Novo Código Comercial – Emissão de debêntures pela Sociedade Limitada

O Projeto de Lei 487/13, que apresenta proposta para a instituição de um novo Código Comercial brasileiro, prevê no seu artigo 309 a possibilidade de emissão de debêntures pela sociedade empresária limitada, cuja previsão não se encontra na legislação atual, em que pese também não haja expressa vedação. Cumpre dizer que o projeto de Código Comercial concorrente, o PL 1.572/11, não trata especificamente desta matéria e, portanto, não será objeto de comentários.
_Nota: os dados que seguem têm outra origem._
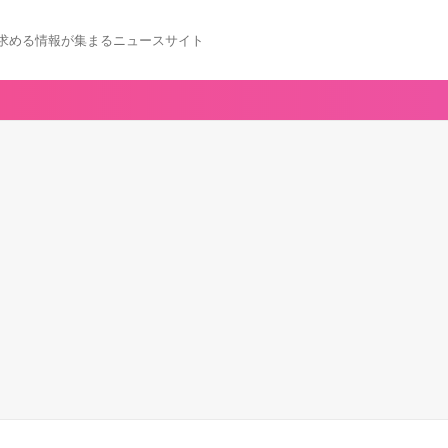
求める情報が集まるニュースサイト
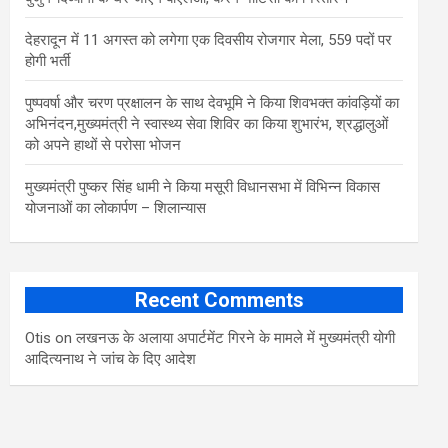
​देहरादून में 11 अगस्त को लगेगा एक दिवसीय रोजगार मेला, 559 पदों पर
होगी भर्ती
पुष्पवर्षा और चरण प्रक्षालन के साथ देवभूमि ने किया शिवभक्त कांवड़ियों का
अभिनंदन,मुख्यमंत्री ने स्वास्थ्य सेवा शिविर का किया शुभारंभ, श्रद्धालुओं
को अपने हाथों से परोसा भोजन
मुख्यमंत्री पुष्कर सिंह धामी ने किया मसूरी विधानसभा में विभिन्न विकास
योजनाओं का लोकार्पण – शिलान्यास
Recent Comments
Otis
on
लखनऊ के अलाया अपार्टमेंट गिरने के मामले में मुख्‍यमंत्री योगी
आद‍ित्‍यनाथ ने जांच के द‍िए आदेश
Em tempos de grande proliferação de investimentos em startups, em grande parte motivada pela queda dos juros no mercado doméstico e pelo sucesso recente de algumas jovens empresas inovadoras, os investidores demandam por mecanismos de investimento que lhes garanta a participação societária na empresa se o negócio vingar, sem o risco de arcar com o passivo, principalmente trabalhista e tributário, se o projeto naufragar. Ainda que haja outras formas de ingresso do investimento ou do investidor na empresa, ou são muito reguladas pelo Estado (capital anjo) ou não fornecem a segurança futura pretendida, seja para garantir a participação no sucesso ou prevenir a responsabilidade no fracasso. A opção pelas sociedades anônimas equacionaria alguns problemas, mas, dependendo do estágio de maturação da investida, a estrutura se torna cara e burocrática.
Com este cenário, o mercado tem lançado mão da emissão de debêntures conversíveis em participação social pelas sociedades limitadas. Neste formato o investimento ingressa na empresa como empréstimo através da aquisição de debêntures em um primeiro momento, distanciando as responsabilidades do investidor sobre a investida. Se o negócio prospera, o investidor pode optar pelo ingresso no quadro social da empresa mediante a conversão das debêntures em participação social, com os direitos e deveres inerentes. Se o negócio naufraga, o investidor é apenas mais um credor da investida.
Como dito antes, não há na legislação permissivo legal que autorize a emissão de debêntures por sociedades limitadas, sendo permitida tal emissão apenas pelas sociedades anônimas, conforme art. 52 e seguintes da Lei das S/A. Por outro lado, também não há impeditivo legal para que não possa ser feito.
O maior entrave para emissão de debêntures conversíveis pelas limitadas está justamente no formato que cada sociedade assume. Nas sociedades anônimas, onde o procedimento é expressamente previsto, a conversão da debênture em participação acionária ocorre com o simples registro do investidor no livro de acionistas, não havendo necessidade de nova manifestação ou concordância dos demais acionistas. Já nas sociedades limitadas, o ingresso de novos sócios somente ocorre com a modificação do contrato social, onde os demais sócios devem anuir.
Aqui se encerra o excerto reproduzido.